Visiting Hours

He looks like him.

That was the first thing I thought of when I looked at my son.  He had Joe’s coloring, his hair color.  His eyes were dark, dark blue, which everyone told me meant his eyes would turn brown within the first year of life.  Everything about him, including his sex, was more Joe than me.  The only thing I felt I could definitively say was that he had my nose.  Joe’s nose was a long, pointed, ski slope of a nose; even before we’d broken up I’d joked with him that I hoped the baby got my nose.  The tiny, rounded snub on my son’s face was the only thing that I found of my own DNA in him.

One by one, all of my friends came to visit us in the hospital.  My friend Karen, who’d been there with me since the beginning.  My college dorm roommate Lori came.  Dean, who’d helped organize the baby shower for my friends, came.  My sister’s friend B, pregnant with a baby of her own and married now, came.  Ana, another of my sister’s friends, also married, came.  Randy, another of Joe’s good friends and part of our group in high school, came.  Mike, another friend of Joe’s who lived near me in our townhome development, came.  My friends Dawn and Lauri couldn’t make it; Dawn was away at school at Michigan State, and Lauri was in the Air Force in basic training.  My mother, my father, my sister, they all came and snapped photos.  My mother’s friend Marilyn, who we always spent holidays with, came.  My room was a constant hub of activity during visiting hours.

Everyone came, but one.

Joe never came.  I asked his friends if he knew that Zachary was here, that the birth had happened.  They told me that they’d told him, but that he wasn’t coming.  I thought, well, maybe it would be intimidating to be around all of my family and friends, most of whom were taking a very dark view of the fact that Joe hadn’t come around during the rest of my pregnancy. Maybe he’d call, I thought, and made sure all of Joe’s friends had the number to my hospital room.
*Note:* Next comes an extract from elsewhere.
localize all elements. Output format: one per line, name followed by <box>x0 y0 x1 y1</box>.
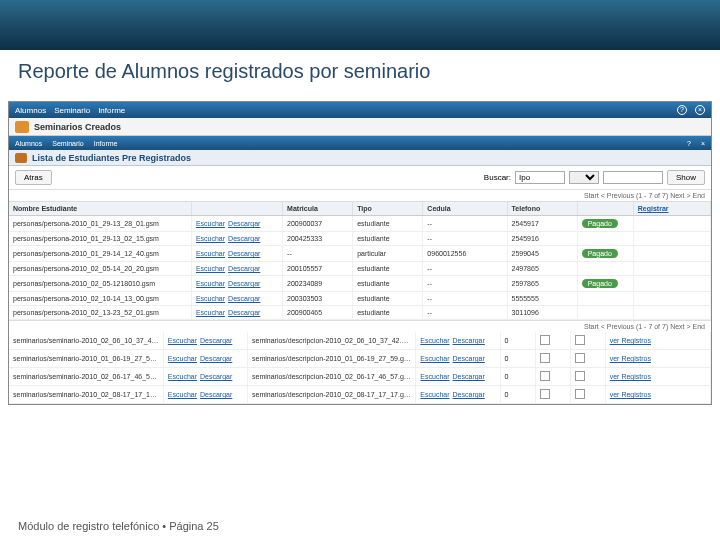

But it didn’t matter.  He didn’t come, and he didn’t call. After all this time, all of how I thought it would go, all of the dreams I’d had where all of the anger, and fear, and cross words and stupid decisions would just melt away once the news of the baby came.  That after everything, our love would rise up in his head and remind him who we both really were, and what we’d meant to each other, and that the proof of that was right here, right now, in the perfectly healthy, robust baby boy that everyone oohed and ahhed over.

I held my baby boy close.  “We’re a team, you and I,” I told him.  “We’ll get through this, together.”

He nuzzled softly into my chest and breathed in and out.  If I said it, I’d believe it.